Adds Unified Coherent Fabric PMU support in Tegra410 SOC.
Signed-off-by: Besar Wicaksono <bwicaksono@nvidia.com>
---
Documentation/admin-guide/perf/index.rst | 1 +
.../admin-guide/perf/nvidia-tegra410-pmu.rst | 106 ++++++++++++++++++
drivers/perf/arm_cspmu/nvidia_cspmu.c | 90 ++++++++++++++-
3 files changed, 196 insertions(+), 1 deletion(-)
create mode 100644 Documentation/admin-guide/perf/nvidia-tegra410-pmu.rst
diff --git a/Documentation/admin-guide/perf/index.rst b/Documentation/admin-guide/perf/index.rst
index c407bb44b08e..aa12708ddb96 100644
--- a/Documentation/admin-guide/perf/index.rst
+++ b/Documentation/admin-guide/perf/index.rst
@@ -25,6 +25,7 @@ Performance monitor support
alibaba_pmu
dwc_pcie_pmu
nvidia-tegra241-pmu
+ nvidia-tegra410-pmu
meson-ddr-pmu
cxl
ampere_cspmu
diff --git a/Documentation/admin-guide/perf/nvidia-tegra410-pmu.rst b/Documentation/admin-guide/perf/nvidia-tegra410-pmu.rst
new file mode 100644
index 000000000000..7b7ba5700ca1
--- /dev/null
+++ b/Documentation/admin-guide/perf/nvidia-tegra410-pmu.rst
@@ -0,0 +1,106 @@
+=====================================================================
+NVIDIA Tegra410 SoC Uncore Performance Monitoring Unit (PMU)
+=====================================================================
+
+The NVIDIA Tegra410 SoC includes various system PMUs to measure key performance
+metrics like memory bandwidth, latency, and utilization:
+
+* Unified Coherence Fabric (UCF)
+
+PMU Driver
+----------
+
+The PMU driver describes the available events and configuration of each PMU in
+sysfs. Please see the sections below to get the sysfs path of each PMU. Like
+other uncore PMU drivers, the driver provides "cpumask" sysfs attribute to show
+the CPU id used to handle the PMU event. There is also "associated_cpus"
+sysfs attribute, which contains a list of CPUs associated with the PMU instance.
+
+UCF PMU
+-------
+
+The Unified Coherence Fabric (UCF) in the NVIDIA Tegra410 SoC serves as a
+distributed cache, last level for CPU Memory and CXL Memory, and cache coherent
+interconnect that supports hardware coherence across multiple coherently caching
+agents, including:
+
+ * CPU clusters
+ * GPU
+ * PCIe Ordering Controller Unit (OCU)
+ * Other IO-coherent requesters
+
+The events and configuration options of this PMU device are described in sysfs,
+see /sys/bus/event_source/devices/nvidia_ucf_pmu_<socket-id>.
+
+Some of the events available in this PMU can be used to measure bandwidth and
+utilization:
+
+ * slc_access_rd: count the number of read requests to SLC.

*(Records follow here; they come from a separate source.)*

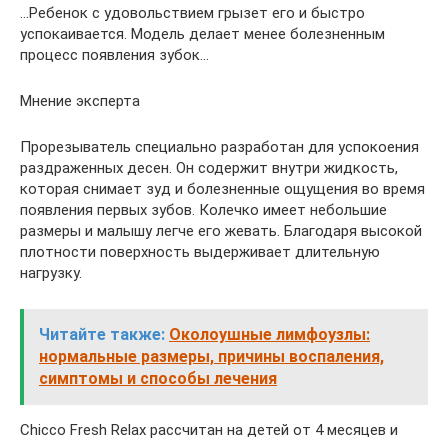
…Ребенок с удовольствием грызет его и быстро
успокаивается. Модель делает менее болезненным
процесс появления зубок…
Мнение эксперта
Прорезыватель специально разработан для успокоения
раздраженных десен. Он содержит внутри жидкость,
которая снимает зуд и болезненные ощущения во время
появления первых зубов. Колечко имеет небольшие
размеры и малышу легче его жевать. Благодаря высокой
плотности поверхность выдерживает длительную
нагрузку.
Читайте также:
Околоушные лимфоузлы:
нормальные размеры, причины воспаления,
симптомы и способы лечения
Chicco Fresh Relax рассчитан на детей от 4 месяцев и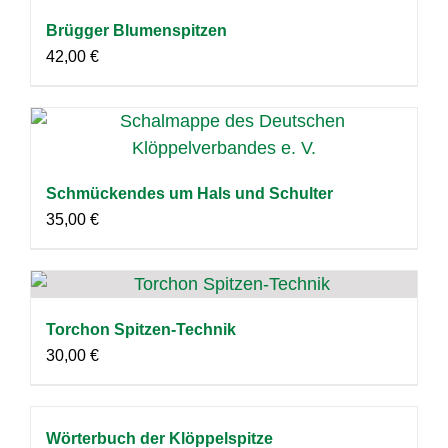
Brügger Blumenspitzen
42,00
€
Schmückendes um Hals und Schulter
35,00
€
Torchon Spitzen-Technik
30,00
€
Wörterbuch der Klöppelspitze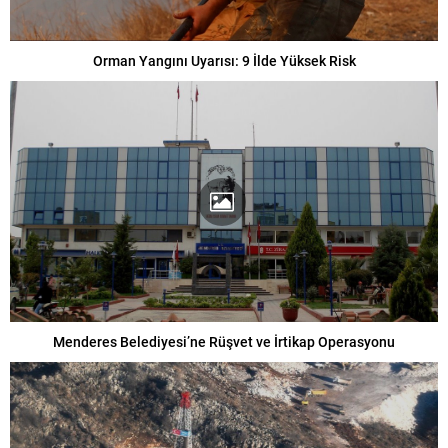
Orman Yangını Uyarısı: 9 İlde Yüksek Risk
Menderes Belediyesi’ne Rüşvet ve İrtikap Operasyonu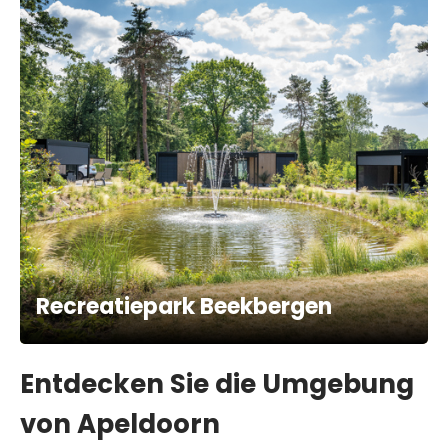
Recreatiepark Beekbergen
Entdecken Sie die Umgebung
von Apeldoorn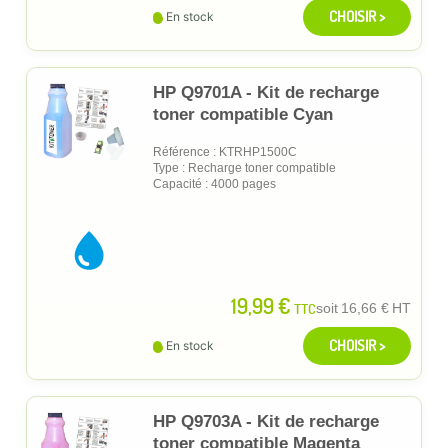
CHOISIR >
En stock
HP Q9701A - Kit de recharge
toner compatible Cyan
Référence : KTRHP1500C
Type : Recharge toner compatible
Capacité : 4000 pages
19,99 €
TTC
soit
16,66 €
HT
CHOISIR >
En stock
HP Q9703A - Kit de recharge
toner compatible Magenta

+ * slc_access_wr: count the number of write requests to SLC.
+ * slc_bytes_rd: count the number of bytes transferred by slc_access_rd.
+ * slc_bytes_wr: count the number of bytes transferred by slc_access_wr.
+ * mem_access_rd: count the number of read requests to local or remote memory.
+ * mem_access_wr: count the number of write requests to local or remote memory.
+ * mem_bytes_rd: count the number of bytes transferred by mem_access_rd.
+ * mem_bytes_wr: count the number of bytes transferred by mem_access_wr.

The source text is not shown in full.